Now Campbell is just the fourth head coach in Dartmouth history, and she inherits one of the Big Green’s best programs at the moment. Dartmouth finished last in the Ivy League in 2016, Doron’s first season in charge, but by last fall, the Big Green were 16-9 overall and 8-6 in conference play, qualifying for the inaugural Ivy League tournament by finishing fourth in the league standings.

“One of the joys of this past year was going down and cheering on our volleyball program in the Ivy League tournament at Yale,” Harrity said. “We ended up on the short end of that one and lost, but … they displayed tremendous resilience on the court and off the court. They’re an incredible group of young women, and we have a great group coming in as well.”

Campbell, who was officially hired on June 5, has not yet announced the rest of her coaching staff and will have a limited time to implement her system. Dartmouth has not released its 2023 schedule but typically opens the season around Labor Day weekend.

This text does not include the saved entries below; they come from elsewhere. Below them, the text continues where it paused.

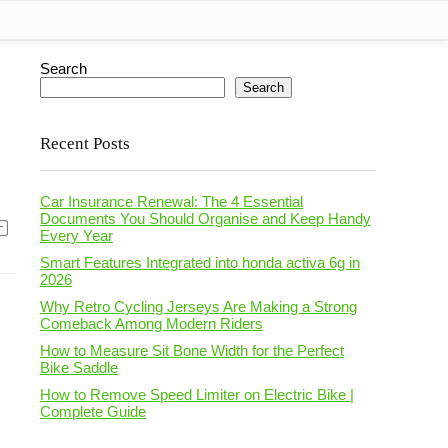
Search
Search
Recent Posts
Car Insurance Renewal: The 4 Essential
Documents You Should Organise and Keep Handy
Every Year
Smart Features Integrated into honda activa 6g in
2026
Why Retro Cycling Jerseys Are Making a Strong
Comeback Among Modern Riders
How to Measure Sit Bone Width for the Perfect
Bike Saddle
How to Remove Speed Limiter on Electric Bike |
Complete Guide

With most students leaving campus within a week after she was named head coach, Campbell has been connecting with the team over the internet, though they did meet on campus before the end of final exams. The Big Green return their kills leader, incoming senior Ellie Blain, as well as senior setters Mackenzie Arent and Karen Murphy, junior defensive specialist Emma Engstrom and leading blockers Bomi Ogunlari and Molly Power.

“The combination of the skills, the systems we’re going to run, which are going to be fast and dynamic and exciting to watch, and the skills I have in creating a team culture of support and excitement, it’s going to blossom,” Campbell said. “They’ll need to learn my systems and my way of moving forward in this game, but the one highlight is that these women are learners and they’re open-minded and ready for this new adventure.”